The Police Association said the Auckland City police district was now exempting strategic traffic unit (STU) staff and other front line staff in the central business district from firearms training.
The association said those staff were the most likely to be issued with firearms for deployment on armed cordons.
"The Police Association is strongly against any reduction in firearms training," said Steve Plowman, the editor of the association magazine Police News in its latest issue.
He said the decision was believed to have been made to reduce "training overhead".
It followed a national policy to introduce a three-tiered firearms training model which would lead to "position specific" exemptions. That could include officers working on youth aid and other police sections.
"The association is of the opinion that every police officer who is in public in uniform, should receive some level of firearms training."
He said police could find themselves in a life-threatening situation "in the blink of an eye". A youth aid officer was one of the first to respond an armed incident in Napier in May which turned into a fatal siege.
During that two-day siege police officer Len Snee was fatally shot and two others were wounded before gunman Jan Molenaar shot himself dead.
The magazine said the cost of ammunition was rising and under the proposed new tiered training structure "first responders" would get more firearms training, "secondary" responders would get rifle training only (and not hand gun training) and others would get no firearms training at all.
Labour's law and order spokesperson Clayton Cosgrove said it appeared cuts were biting into police training budgets.
"The news that firearms training is reportedly being cut in New Zealand's biggest city beggars belief," Mr Cosgrove said.
"If what the association says is correct, and there is no reason to doubt that, this is a matter of fundamental concern."
Police should not be routinely armed, but there was always a risk that front line staff will become involved in situations where they needed to be able to defend themselves and protect innocent New Zealanders, he said.

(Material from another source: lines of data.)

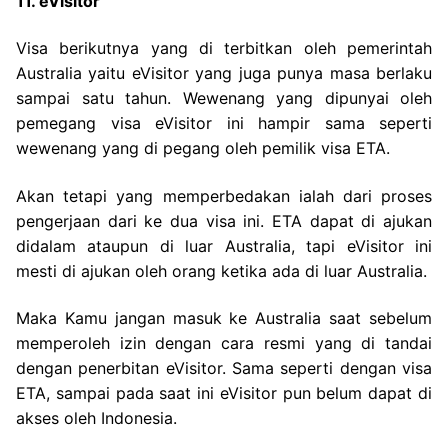
11. eVisitor
Visa berikutnya yang di terbitkan oleh pemerintah
Australia yaitu eVisitor yang juga punya masa berlaku
sampai satu tahun. Wewenang yang dipunyai oleh
pemegang visa eVisitor ini hampir sama seperti
wewenang yang di pegang oleh pemilik visa ETA.
Akan tetapi yang memperbedakan ialah dari proses
pengerjaan dari ke dua visa ini. ETA dapat di ajukan
didalam ataupun di luar Australia, tapi eVisitor ini
mesti di ajukan oleh orang ketika ada di luar Australia.
Maka Kamu jangan masuk ke Australia saat sebelum
memperoleh izin dengan cara resmi yang di tandai
dengan penerbitan eVisitor. Sama seperti dengan visa
ETA, sampai pada saat ini eVisitor pun belum dapat di
akses oleh Indonesia.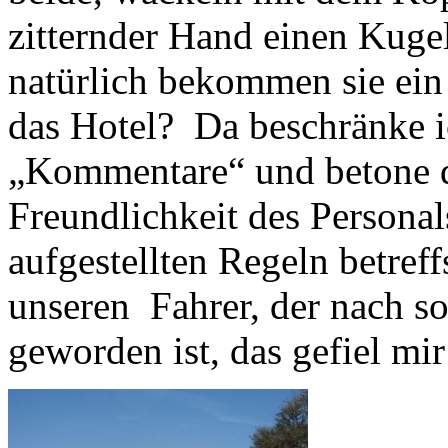
zitternder Hand einen Kuge
natürlich bekommen sie ein
das Hotel? Da beschränke i
„Kommentare“ und betone 
Freundlichkeit des Persona
aufgestellten Regeln betref
unseren Fahrer, der nach s
geworden ist, das gefiel mi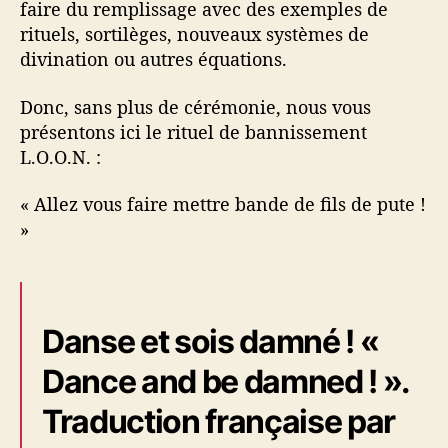
faire du remplissage avec des exemples de
rituels, sortilèges, nouveaux systèmes de
divination ou autres équations.
Donc, sans plus de cérémonie, nous vous
présentons ici le rituel de bannissement
L.O.O.N. :
« Allez vous faire mettre bande de fils de pute !
»
Danse et sois damné ! «
Dance and be damned ! ».
Traduction française par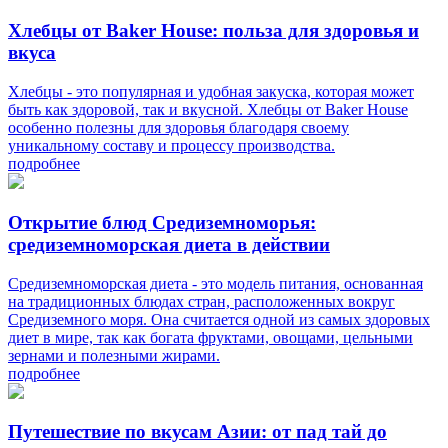
Хлебцы от Baker House: польза для здоровья и
вкуса
Хлебцы - это популярная и удобная закуска, которая может
быть как здоровой, так и вкусной. Хлебцы от Baker House
особенно полезны для здоровья благодаря своему
уникальному составу и процессу производства.
подробнее
Открытие блюд Средиземноморья:
средиземноморская диета в действии
Средиземноморская диета - это модель питания, основанная
на традиционных блюдах стран, расположенных вокруг
Средиземного моря. Она считается одной из самых здоровых
диет в мире, так как богата фруктами, овощами, цельными
зернами и полезными жирами.
подробнее
Путешествие по вкусам Азии: от пад тай до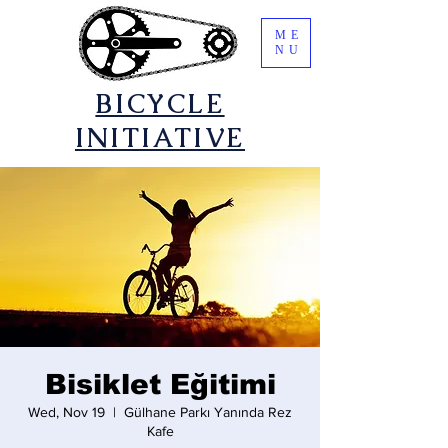
ME
NU
​BICYCLE
INITIATIVE
Bisiklet Eğitimi
Wed, Nov 19
  |  
Gülhane Parkı Yanında Rez
Kafe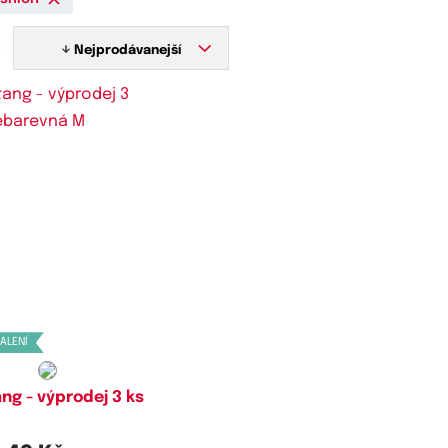
:
Nejprodávanejší
stupné velikosti:
XS,
S,
M,
L,
XL
BALENÍ
ng - výprodej 3 ks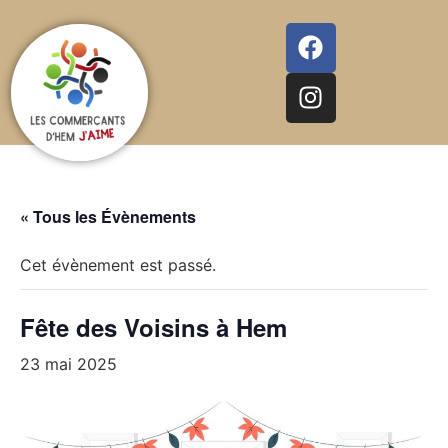
« Tous les Évènements
Cet évènement est passé.
Fête des Voisins à Hem
23 mai 2025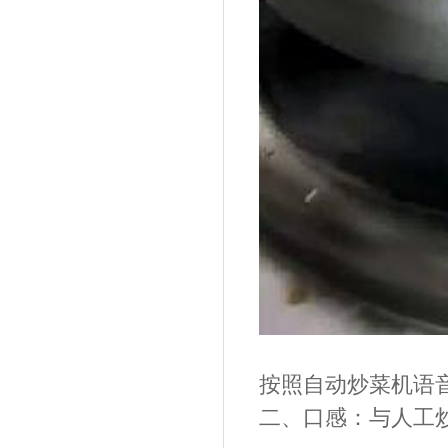
按照自动炒菜机语
二、
口感：与人工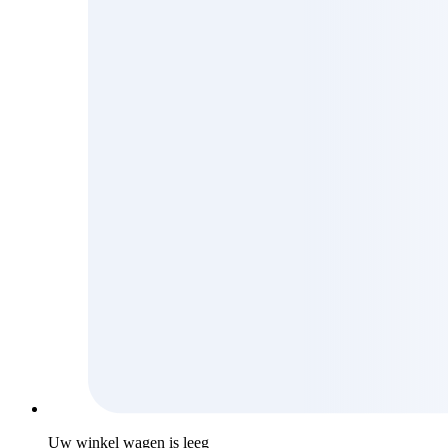
Uw winkel wagen is leeg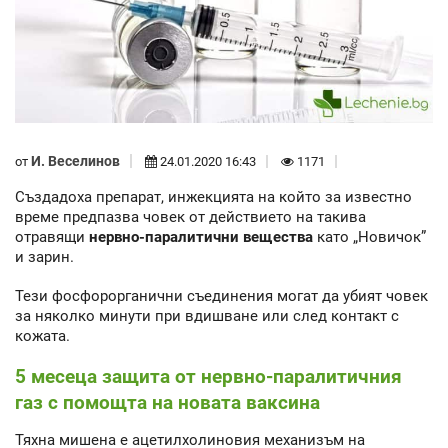
И. Веселинов
от
24.01.2020 16:43
1171
Създадоха препарат, инжекцията на който за известно
време предпазва човек от действието на такива
отравящи
нервно-паралитични вещества
като „Новичок”
и зарин.
Тези фосфорорганични съединения могат да убият човек
за няколко минути при вдишване или след контакт с
кожата.
5 месеца защита от нервно-паралитичния
газ с помощта на новата ваксина
Тяхна мишена е ацетилхолиновия механизъм на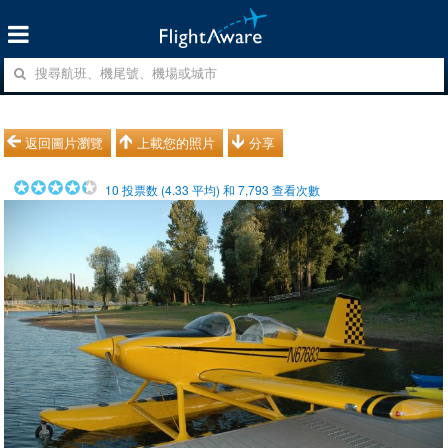
返回圖片瀏覽
上載您的照片
分享
10
投票数 (
4.33
平均) 和
7,793
查看次數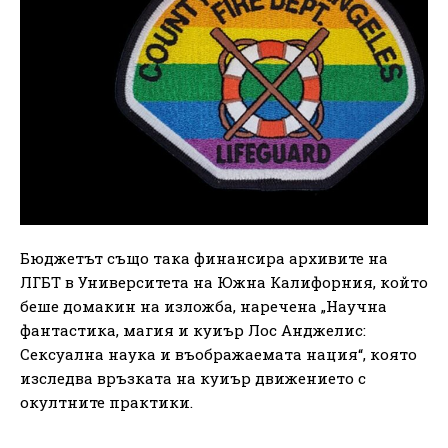
Бюджетът също така финансира архивите на
ЛГБТ в Университета на Южна Калифорния, който
беше домакин на изложба, наречена „Научна
фантастика, магия и куиър Лос Анджелис:
Сексуална наука и въображаемата нация“, която
изследва връзката на куиър движението с
окултните практики.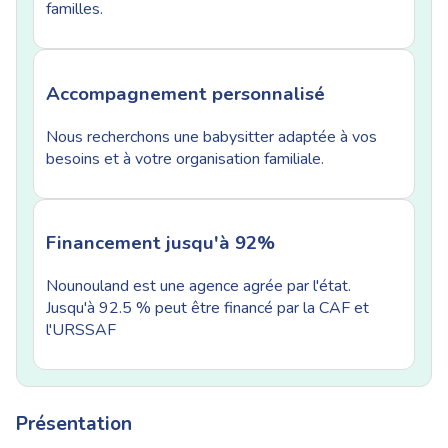
familles.
Accompagnement personnalisé
Nous recherchons une babysitter adaptée à vos
besoins et à votre organisation familiale.
Financement jusqu'à 92%
Nounouland est une agence agrée par l'état.
Jusqu'à 92.5 % peut être financé par la CAF et
l'URSSAF
Présentation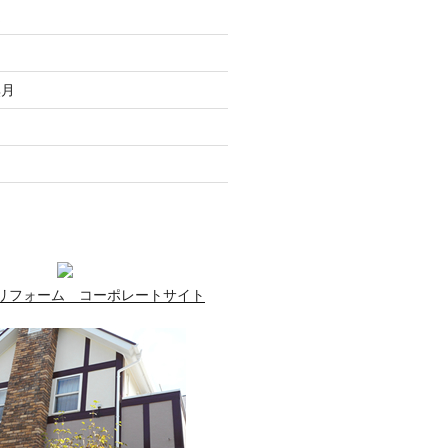
走
月
無月
月
月
リフォーム コーポレートサイト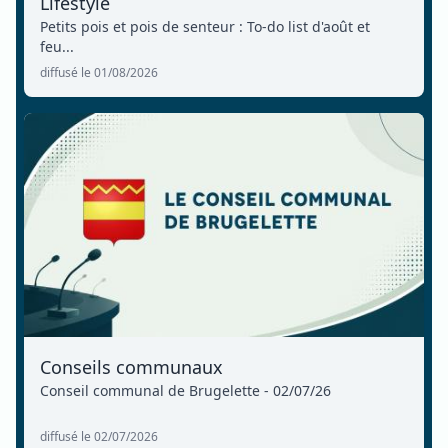
Lifestyle
Petits pois et pois de senteur : To-do list d'août et
feu...
diffusé le 01/08/2026
Conseils communaux
Conseil communal de Brugelette - 02/07/26
diffusé le 02/07/2026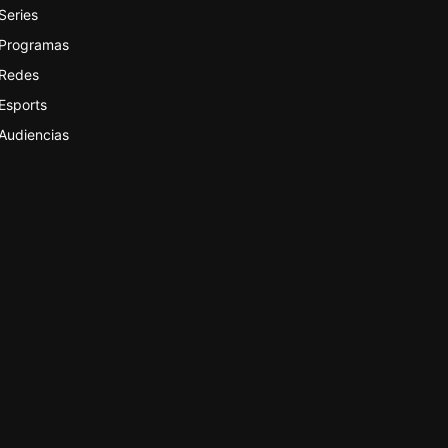
Series
Programas
Redes
Esports
Audiencias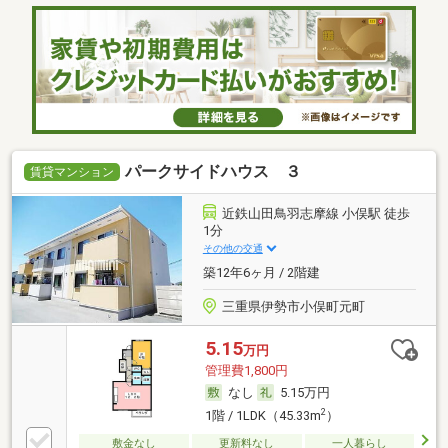
パークサイドハウス ３
賃貸マンション
近鉄山田鳥羽志摩線 小俣駅 徒歩
1分
その他の交通
築12年6ヶ月 / 2階建
三重県伊勢市小俣町元町
5.15
万円
管理費1,800円
なし
5.15万円
2
1階 / 1LDK（45.33m
）
敷金なし
更新料なし
一人暮らし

"All frontline staff should be trained to a minimum standard for their sake and ours"
Earlier this month the association released details of a survey which showed both the public and the police were warming to the idea of police being armed. It said 48 per cent of police employees were in favour of general arming, up from 26 per cent in 2005.
A corresponding shift in support was seen in public opinion, with 55 per cent in last year's survey wanting to see police armed, compared with only 33 per cent in 2003.
The survey followed the deaths of Mr Snee and fellow officer Don Wilkinson, who was shot dead by a high-powered air rifle during a police mission to plant a tracking device on a car in south Auckland.